In the last few years one sees a notable
improvement in public instruction. The schoolmasters are better chosen,
they must pass an examination, school-houses are being built, and the schools
inspected; the teaching is no longer a matter of the individual teacher’s
fancy but follows a new and uniform plan. Before 1850, one had only
to know how to read, write and cipher up to the rules of interest to find
a job as a schoolteacher. There was much concern for numbers but
grammar was in low esteem, and as in the time when the older people of
our own day were at school, handwriting was stressed at the expense of
spelling. More than three-quarters of the “habitants” could not readily
read handwriting; a certain number, especially among the women, could neither
read nor write. Today, in spite of the great impetus given education,
one meets many people who can neither read nor sign their names.
These are usually older people, especially women, who could not when young
receive the advantages of elementary schooling.
Half the younger generation can read
and write English more or less correctly, and French to some extent.
However, very few are sufficiently educated to keep books for the farm
or write a clear letter or narrative. This is due to the ineptitude
of the individual in some cases, to his neglect in others, or to the small
interest his parents showed in education.

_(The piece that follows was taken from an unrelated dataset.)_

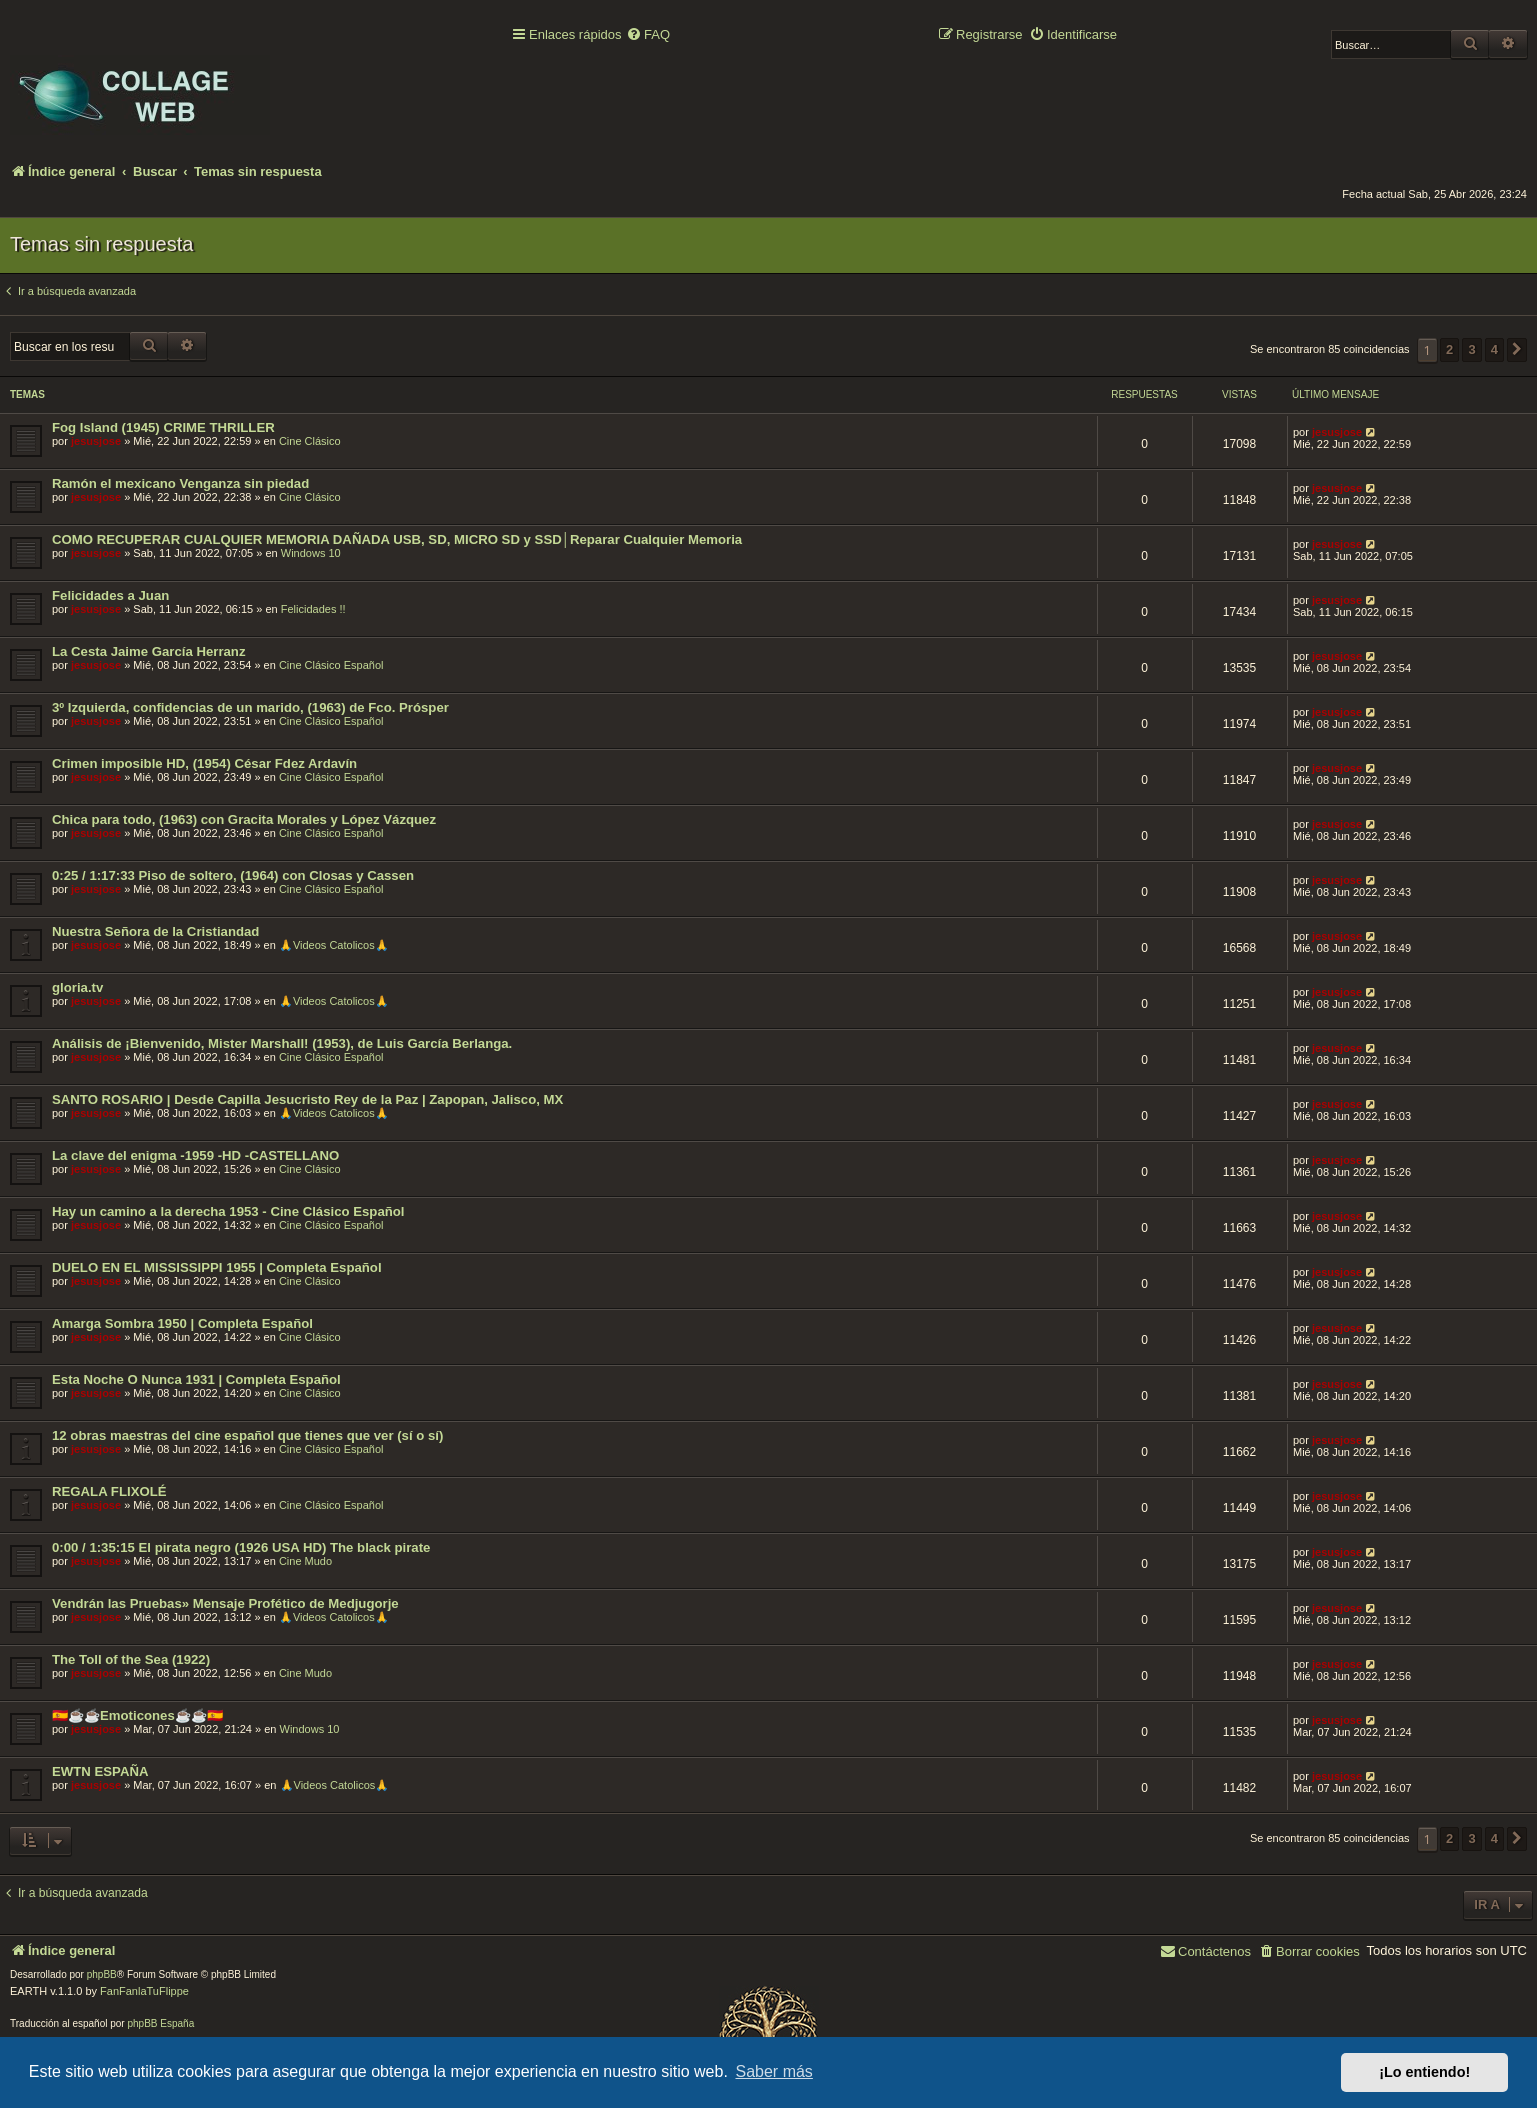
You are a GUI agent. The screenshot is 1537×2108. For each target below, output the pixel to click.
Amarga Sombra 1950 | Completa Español (182, 1323)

Indeed there are intelligent, clever
children who attend school for five or six years without learning more
than a little reading and writing. Others, though they profited from
their lessons, quickly forgot their little pack of learning. This
is true of the greater part of the young population from twenty to thirty.
Most parents think their children
know enough when they have a fairly good handwriting and read without too
much hesitation. They then hastily remove them from school and put
them to work. In most farm houses, there is neither paper nor pen
and ink. Books are rare. There are almanacs, prayer-books,
some devotional works, and nothing more. Parents who have never read
a book, and who honestly believe that to be a farmer one requires only
a little reading, writing, and arithmetic, would probably view with jaundiced
eye any interest in books or writing for pleasure among their grown children.
The children themselves do not tend
to pursue further study because they have not progressed enough to read
even the simpler material they can come by without troublesome effort.
Further, the demands of daily work,
friendly visiting and youthful pleasure, which fill up the lives of the
young, militate against any continued interest in letters. In short,
books and pen are put aside, and at the age of 21, one can do no more than
read and sign one’s name.
Girls read much more than boys, but
most do not write. Once married, they say farewell to the pen and
almost never use one again, especially when they become farmers’ wives.